Requirement>
From the data, copy out every line in which the word "Luna" appears.

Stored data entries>
++++++++

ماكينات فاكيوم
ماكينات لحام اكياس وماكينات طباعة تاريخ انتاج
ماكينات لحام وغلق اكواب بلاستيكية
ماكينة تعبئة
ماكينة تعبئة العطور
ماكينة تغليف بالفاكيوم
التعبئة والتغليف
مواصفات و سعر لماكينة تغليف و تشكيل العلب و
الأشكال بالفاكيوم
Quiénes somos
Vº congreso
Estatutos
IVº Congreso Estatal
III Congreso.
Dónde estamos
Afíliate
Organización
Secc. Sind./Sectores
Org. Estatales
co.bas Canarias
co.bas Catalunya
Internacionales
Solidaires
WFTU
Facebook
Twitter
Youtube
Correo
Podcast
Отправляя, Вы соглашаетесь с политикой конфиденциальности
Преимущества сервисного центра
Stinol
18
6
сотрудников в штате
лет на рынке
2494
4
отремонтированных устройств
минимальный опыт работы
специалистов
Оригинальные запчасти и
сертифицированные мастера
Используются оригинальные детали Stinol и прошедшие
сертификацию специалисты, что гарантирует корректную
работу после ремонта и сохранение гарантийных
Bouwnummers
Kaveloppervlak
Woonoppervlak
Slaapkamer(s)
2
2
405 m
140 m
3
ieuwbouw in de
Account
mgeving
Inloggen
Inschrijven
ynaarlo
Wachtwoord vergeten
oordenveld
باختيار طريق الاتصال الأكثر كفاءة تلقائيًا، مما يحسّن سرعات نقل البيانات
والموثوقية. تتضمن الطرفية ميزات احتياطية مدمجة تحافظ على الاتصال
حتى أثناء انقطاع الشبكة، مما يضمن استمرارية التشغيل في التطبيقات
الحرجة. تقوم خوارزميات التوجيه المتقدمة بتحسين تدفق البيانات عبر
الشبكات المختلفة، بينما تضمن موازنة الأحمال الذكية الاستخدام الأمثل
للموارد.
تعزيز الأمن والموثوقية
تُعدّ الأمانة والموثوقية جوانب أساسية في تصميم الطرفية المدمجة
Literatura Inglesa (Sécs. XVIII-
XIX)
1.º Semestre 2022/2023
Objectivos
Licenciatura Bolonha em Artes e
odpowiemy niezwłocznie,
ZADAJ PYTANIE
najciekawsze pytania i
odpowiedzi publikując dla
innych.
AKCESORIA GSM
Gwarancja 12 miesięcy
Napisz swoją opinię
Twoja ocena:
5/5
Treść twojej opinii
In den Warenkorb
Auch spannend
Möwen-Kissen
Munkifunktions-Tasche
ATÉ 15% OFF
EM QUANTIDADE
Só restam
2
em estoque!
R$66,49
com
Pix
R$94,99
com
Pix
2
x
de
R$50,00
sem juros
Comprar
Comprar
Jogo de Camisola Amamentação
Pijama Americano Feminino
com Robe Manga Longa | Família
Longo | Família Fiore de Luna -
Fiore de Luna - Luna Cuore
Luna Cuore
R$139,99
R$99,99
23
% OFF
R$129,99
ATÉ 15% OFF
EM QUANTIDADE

++++++++

Reply>
Longo | Família Fiore de Luna -
Fiore de Luna - Luna Cuore
Luna Cuore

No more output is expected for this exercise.